《走!到二线城市去!》第二章(5)

我现在穿着一件睡衣,脚上穿一双拖鞋,看来成功地找工作也不一定就需要西装革履的!有没有本事不是由自己说了算的,而是由别人说了算的。

萧平凡投资媒体的事情进展得很顺利,经过几轮的谈判,他便全盘接收了《全江生活周刊》。签订合同的那一天,我再次穿上了我的西装,盛装出席。我的身份已经是“准主编”了,这一天我与很多全江市从事传媒工作的文化人热情地握了手,在他们眼里,我摇身一变成了萧平凡专程从北京请回来的行业资深人士。苦痛的真相就这样被轻易地掩盖了,它现在安静地蜷缩在我的记忆里,在全江也许只有萧平凡和拉拉才知道我的过去了。

我当然不是什么业内资深人士,我只是给北京那位需要很多“阑尾秘书”的总裁做过很长一段时间的简报,我那时的一项主要工作就是每天阅读大量的刊物。如果只是站在读者的角度上看,我的确很了解媒体是怎么回事。萧平凡对我说,你没吃过猪肉,还没见过猪跑嘛!要是这么说的话,我每天都在观看猪的运动会。

签订合同的那天夜里,萧平凡拉着我促膝长谈,他迅速找到了老板的感觉,和颜悦色地对我提出了很多的要求和期望。他彻底地否决掉了周刊原先的做法,要求进行翻天覆地的改革,他所要的是一本全新的《全江生活周刊》,如果有需要,他说甚至会考虑把刊名给换掉。

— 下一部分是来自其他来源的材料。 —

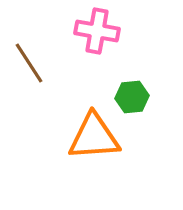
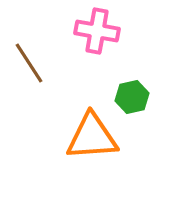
green hexagon: rotated 8 degrees counterclockwise
orange triangle: moved 2 px left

我们俩喝了不少的罐装啤酒,地板上随处撒落着空空的啤酒罐,萧平凡喝得是双眼迷离,跟我讲起了他的创业史和很多人生的感悟:“只要你有钱,不管是呆在哪座城市,都是一样”,“要是你没钱,不论你呆在哪座城市,也是一样的”。他这两句话绕来绕去的,我没听出有多大区别来,看来他是有点喝大了。

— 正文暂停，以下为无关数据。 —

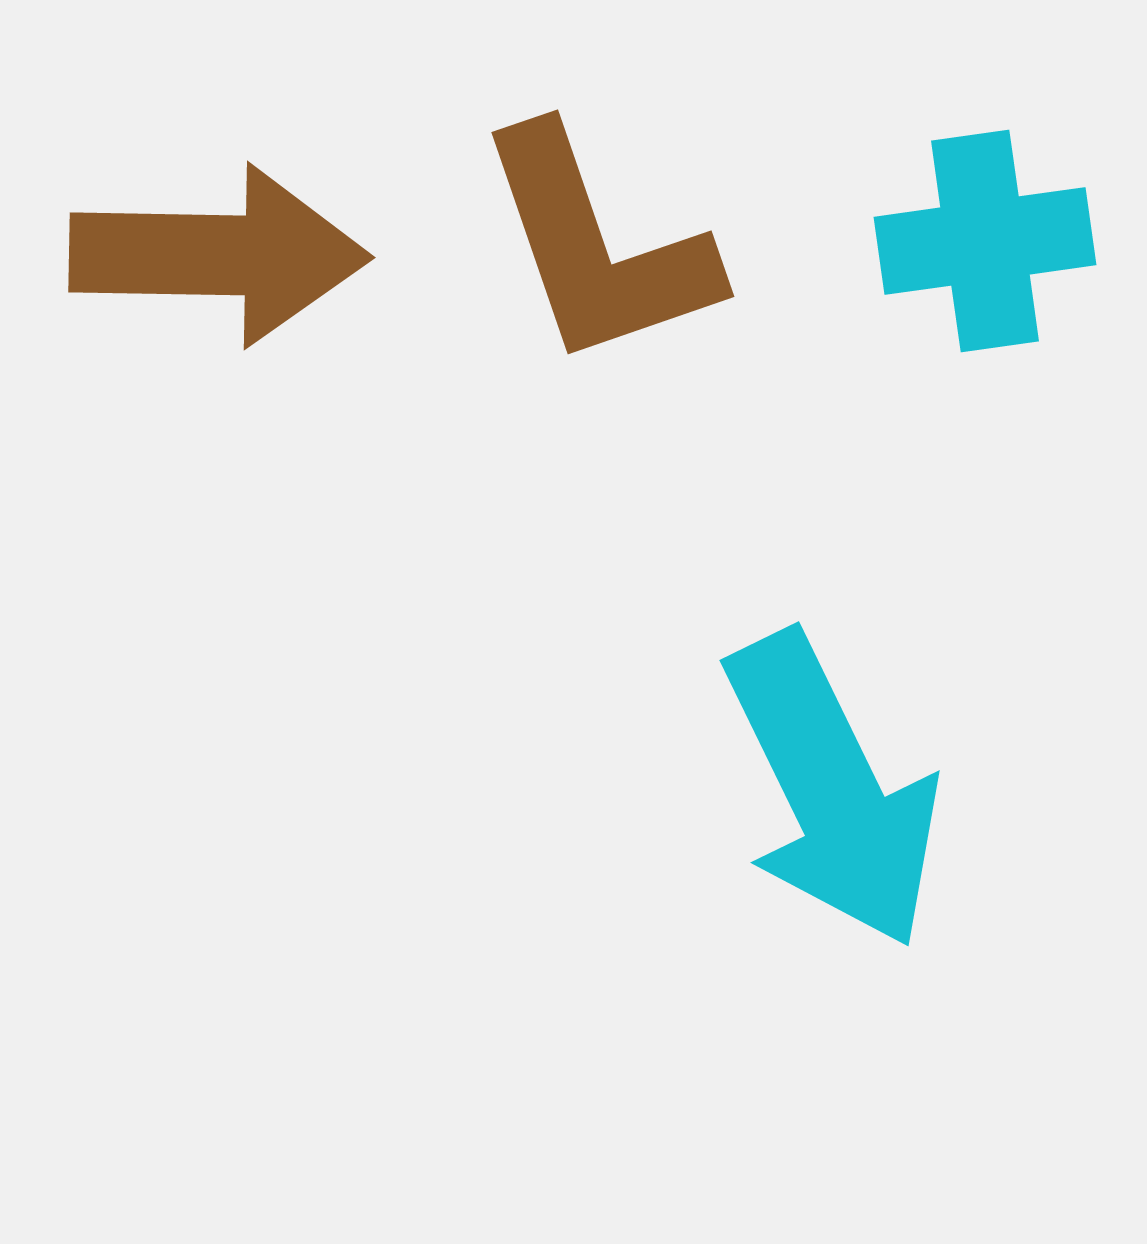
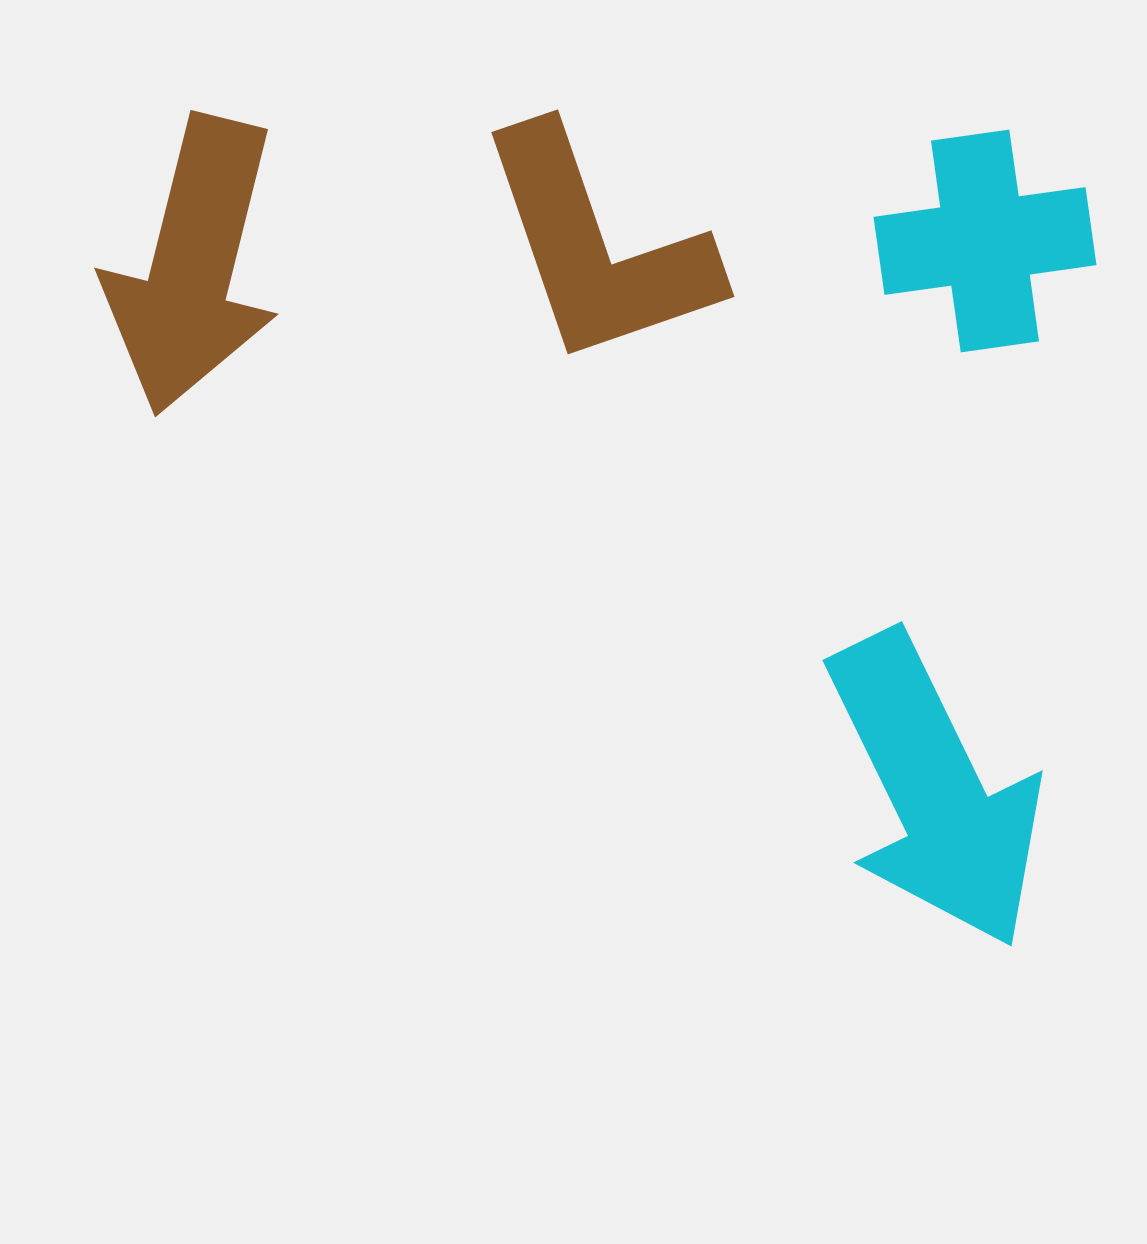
brown arrow: moved 26 px left, 10 px down; rotated 103 degrees clockwise
cyan arrow: moved 103 px right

就算是烂醉如泥,他也不会回忆起当年他在广州的事情,对外人来说,这是他人生的一大谜团,没有人知道在那一年里发生过什么。如果记忆像电脑里的文件一样轻易动一动鼠标就能删除的话,我相信他已经在当年回全江的路上就按下了删除键了。我几次有意无意地想询问他当年闯荡广州的事情,想以此来产生新的共鸣,都被他强硬地转移了话题。真的有那么不堪回首吗?我不太相信他比我在北京时过得惨。

萧平凡说,“大炮”也回全江了。当我前脚踏进全江市的时候,“大炮”就后脚跟着回来了。“大炮”是当年与萧平凡一起南下广州的同伴。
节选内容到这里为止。